Tsunami focusing

Tsunamis are long waves generated by impulsive disturbances of the seafloor or coastal topography caused by earthquakes, submarine/subaerial mass failures. They evolve substantially through three dimensional - 2 spatial+1 temporal - spreading as the initial surface deformation propagates. This is referred to as its directivity and focusing. A directivity function was first defined by Ben-Menahem (1961, Bull. Seismol. Soc. Am. 51, 401-435) using the source length and the rupture velocity. Okal (2003, Pure Appl. Geophys. 160, 2189-2221) discussed the details of the analysis of Ben-Menahem (1961) and demonstrated the distinct difference between the directivity patterns of landslide and earthquake generated tsunamis. Marchuk and Titov (1989, Proc.
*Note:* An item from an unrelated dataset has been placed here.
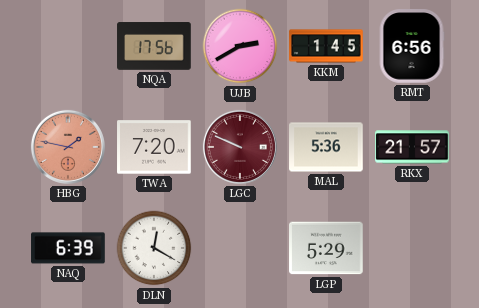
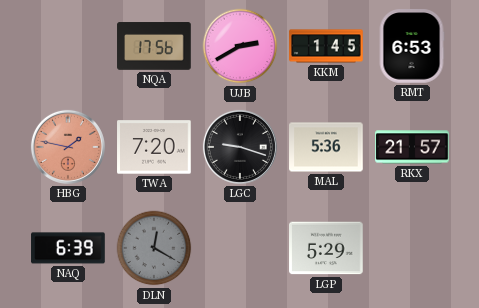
RMT: 6:56 -> 6:53
LGC: 9:49 -> 9:18
LGC dial: burgundy -> black
DLN dial: white -> grey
IUGG/IOC International Tsunami Symposium, July 31 - August 3, 1989, Novosibirsk, USSR. p.11-17) described the process of tsunami focusing for a rectangular initial deformation combining positive and negative surface displacements. They showed the existence of a focusing point where abnormal tsunami wave height can be registered. Here, first, we describe and quantify numerically tsunami focusing processes for a combined positive and negative - N-wave type - strip source representing the 17 July 1998 Papua New Guinea and 17 July 2006 Java events. Specifically, considering field observations and tsunami focusing, we propose a source mechanism for the 17 July 2006 Java event. Then, we introduce a new analytical solution for a strip source propagating over a flat bottom using the linear shallow-water wave equation. The analytical solution of Carrier and Yeh (2005, Computer Modeling In Engineering & Sciences, 10(2), 113-121) appears to have two drawbacks. One, the solution involves singular complete elliptic integral of the first kind which results in a self-similar approximate solution for the far-field at large times. Two, only the propagation of Gaussian shaped finite-crest wave profiles can be modeled. Our solution is not only exact but also more general and allows the use of realistic initial waveform such as N-waves defined by Tadepalli and Synolakis (1994, Proc. R. Soc. Lond. A 445, 99-112). We explore parametric dependence of the focusing height and distance on the initial wave parameters through the analytical solution.